**Aim of the task:** Check every line of the data for the string "sold" and copy the ones that have it.

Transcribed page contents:
-----

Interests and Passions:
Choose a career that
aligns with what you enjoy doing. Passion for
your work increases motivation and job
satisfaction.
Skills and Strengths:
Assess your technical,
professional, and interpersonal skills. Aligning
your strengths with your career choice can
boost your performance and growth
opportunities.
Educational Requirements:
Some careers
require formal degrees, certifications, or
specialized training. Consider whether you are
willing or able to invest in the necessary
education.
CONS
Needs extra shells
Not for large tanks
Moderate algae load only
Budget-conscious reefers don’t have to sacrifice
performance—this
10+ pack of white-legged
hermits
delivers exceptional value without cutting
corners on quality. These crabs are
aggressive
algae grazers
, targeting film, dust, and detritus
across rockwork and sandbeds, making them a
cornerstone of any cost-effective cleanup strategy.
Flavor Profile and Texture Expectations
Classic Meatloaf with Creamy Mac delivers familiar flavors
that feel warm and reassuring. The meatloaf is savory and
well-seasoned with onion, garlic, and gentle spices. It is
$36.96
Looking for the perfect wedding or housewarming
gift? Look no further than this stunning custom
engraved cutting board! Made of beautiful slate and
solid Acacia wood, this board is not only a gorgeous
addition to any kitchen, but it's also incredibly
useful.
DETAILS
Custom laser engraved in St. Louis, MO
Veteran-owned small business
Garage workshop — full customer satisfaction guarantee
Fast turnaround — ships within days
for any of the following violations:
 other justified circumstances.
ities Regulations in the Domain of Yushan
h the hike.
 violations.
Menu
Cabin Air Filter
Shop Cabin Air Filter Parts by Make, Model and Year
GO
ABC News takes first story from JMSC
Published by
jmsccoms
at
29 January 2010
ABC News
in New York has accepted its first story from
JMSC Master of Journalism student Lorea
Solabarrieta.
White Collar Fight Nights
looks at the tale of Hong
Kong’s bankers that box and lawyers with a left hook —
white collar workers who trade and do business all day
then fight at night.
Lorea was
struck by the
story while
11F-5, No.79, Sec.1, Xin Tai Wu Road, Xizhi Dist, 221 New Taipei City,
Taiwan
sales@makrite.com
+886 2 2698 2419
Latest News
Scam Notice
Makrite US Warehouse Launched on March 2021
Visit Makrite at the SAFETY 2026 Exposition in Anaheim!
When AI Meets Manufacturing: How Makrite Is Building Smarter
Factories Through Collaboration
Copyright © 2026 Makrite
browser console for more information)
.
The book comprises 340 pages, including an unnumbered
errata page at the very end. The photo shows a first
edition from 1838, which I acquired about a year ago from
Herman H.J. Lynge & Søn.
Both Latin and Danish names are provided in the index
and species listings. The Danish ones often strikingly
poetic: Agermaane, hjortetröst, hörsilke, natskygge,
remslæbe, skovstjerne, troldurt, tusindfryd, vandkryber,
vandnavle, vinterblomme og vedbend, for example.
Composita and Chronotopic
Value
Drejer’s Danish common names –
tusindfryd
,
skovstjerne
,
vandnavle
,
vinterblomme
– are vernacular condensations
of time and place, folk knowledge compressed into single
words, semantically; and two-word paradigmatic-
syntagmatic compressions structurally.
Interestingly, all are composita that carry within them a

-----

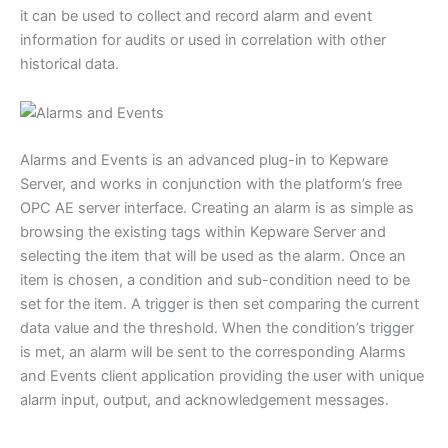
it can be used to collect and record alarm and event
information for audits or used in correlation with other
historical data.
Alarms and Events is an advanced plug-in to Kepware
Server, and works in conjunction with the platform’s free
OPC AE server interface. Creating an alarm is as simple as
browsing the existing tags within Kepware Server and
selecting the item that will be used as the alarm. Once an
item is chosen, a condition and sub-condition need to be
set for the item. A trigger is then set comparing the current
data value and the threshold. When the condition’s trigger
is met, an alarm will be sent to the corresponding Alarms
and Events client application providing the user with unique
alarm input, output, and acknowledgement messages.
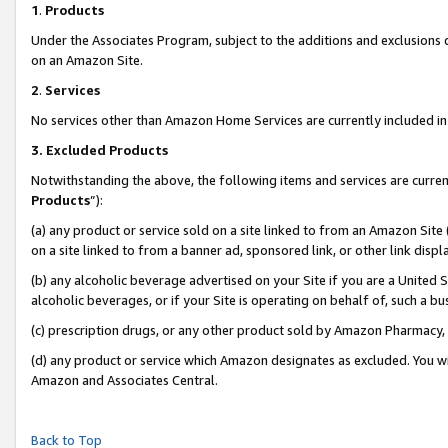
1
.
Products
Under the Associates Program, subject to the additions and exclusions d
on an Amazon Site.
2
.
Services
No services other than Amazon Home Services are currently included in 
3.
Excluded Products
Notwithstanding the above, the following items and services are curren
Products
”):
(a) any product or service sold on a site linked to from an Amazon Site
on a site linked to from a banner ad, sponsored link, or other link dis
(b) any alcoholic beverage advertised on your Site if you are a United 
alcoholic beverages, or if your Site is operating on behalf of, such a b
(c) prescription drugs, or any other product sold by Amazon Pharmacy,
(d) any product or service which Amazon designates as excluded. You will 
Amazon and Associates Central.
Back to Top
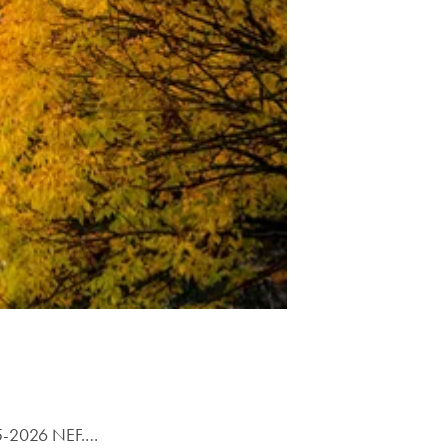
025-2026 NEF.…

-----

**Exercise response:**
(a) any product or service sold on a site linked to from an Amazon Site
(c) prescription drugs, or any other product sold by Amazon Pharmacy,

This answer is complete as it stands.